Ensor was a prolific and accomplished printmaker. He created 133 etchings and drypoints over the course of his career, with 86 of them made between 1886 and 1891 during the height of Ensor’s most creative period. Ensor himself recognized that the prints were a key part of his artistic legacy, stating in a letter to Albert Croquez in 1934: “Yes, my intention is to go on working for a long time yet so that generations to come may hear me. My intention is to survive, and I think of the solid copper plate, the unalterable ink, easy reproduction, faithful prints, and I adopt etching as a means of expression.”
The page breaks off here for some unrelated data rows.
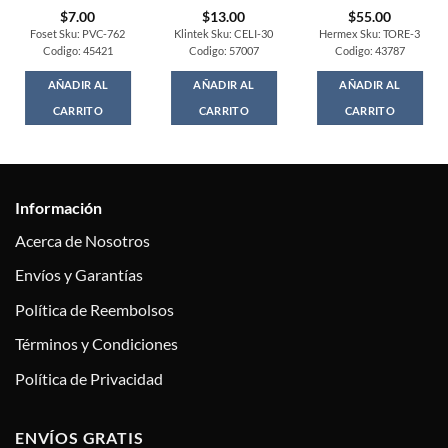
$
7.00
$
13.00
$
55.00
Foset Sku: PVC-762
Klintek Sku: CELI-30
Hermex Sku: TORE-3
Codigo: 45421
Codigo: 57007
Codigo: 43787
AÑADIR AL
AÑADIR AL
AÑADIR AL
CARRITO
CARRITO
CARRITO
Información
Acerca de Nosotros
Envíos y Garantías
Política de Reembolsos
Términos y Condiciones
Política de Privacidad
ENVÍOS GRATIS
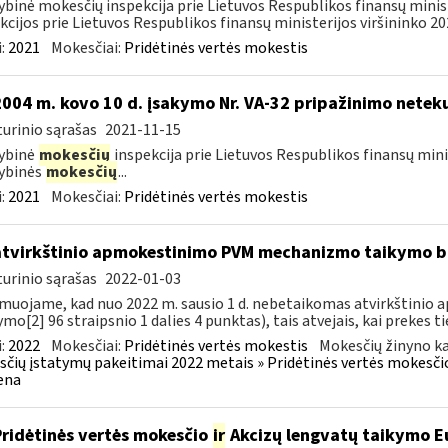
ybinė mokesčių inspekcija prie Lietuvos Respublikos finansų minis
kcijos prie Lietuvos Respublikos finansų ministerijos viršininko 202
:
2021
Mokesčiai:
Pridėtinės vertės mokestis
2004 m. kovo 10 d. įsakymo Nr. VA-32 pripažinimo neteku
urinio sąrašas
2021-11-15
ybinė
mokesčių
inspekcija prie Lietuvos Respublikos finansų minis
ybinės
mokesčių
...
:
2021
Mokesčiai:
Pridėtinės vertės mokestis
atvirkštinio apmokestinimo PVM mechanizmo taikymo
urinio sąrašas
2022-01-03
muojame, kad nuo 2022 m. sausio 1 d. nebetaikomas atvirkštin
ymo[2] 96 straipsnio 1 dalies 4 punktas), tais atvejais, kai prekes tie
:
2022
Mokesčiai:
Pridėtinės vertės mokestis
Mokesčių žinyno ka
čių įstatymų pakeitimai 2022 metais » Pridėtinės vertės mokesči
ena
Pridėtinės vertės mokesčio
ir
Akcizų lengvatų taikymo Eu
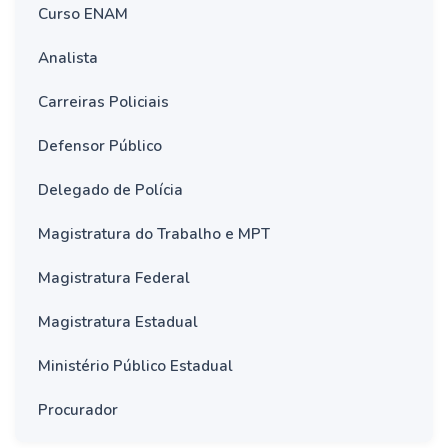
Curso ENAM
Analista
Carreiras Policiais
Defensor Público
Delegado de Polícia
Magistratura do Trabalho e MPT
Magistratura Federal
Magistratura Estadual
Ministério Público Estadual
Procurador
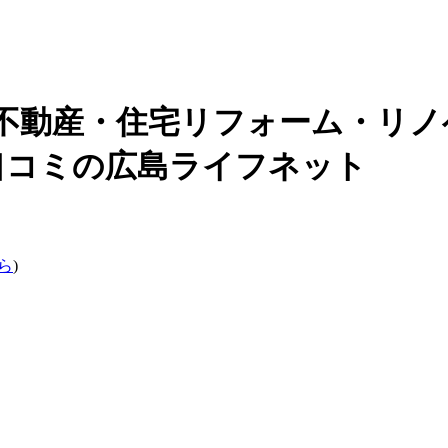
不動産・住宅リフォーム・リノ
 口コミの広島ライフネット
ら
)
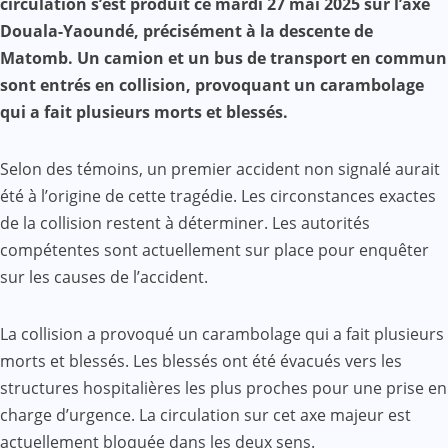
circulation s’est produit ce mardi 27 mai 2025 sur l’axe
Douala-Yaoundé, précisément à la descente de
Matomb. Un camion et un bus de transport en commun
sont entrés en collision, provoquant un carambolage
qui a fait plusieurs morts et blessés.
Selon des témoins, un premier accident non signalé aurait
été à l’origine de cette tragédie. Les circonstances exactes
de la collision restent à déterminer. Les autorités
compétentes sont actuellement sur place pour enquêter
sur les causes de l’accident.
La collision a provoqué un carambolage qui a fait plusieurs
morts et blessés. Les blessés ont été évacués vers les
structures hospitalières les plus proches pour une prise en
charge d’urgence. La circulation sur cet axe majeur est
actuellement bloquée dans les deux sens.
In 1889, Ensor created two highly political etchings. The first, titled Doctrinal Nourishment [or Alimentation Doctrinaire], depicts key figures in Belgium—a bishop, the king, etc.—defecating on the masses of Belgium. The second, titled Belgium in the XIXth Century or King Dindon, depicts King Leopold II watching as military figures violently quell a protest. These prints are very rare today because Ensor attempted to remove them from circulation after being named Baron and many others were lost during the war.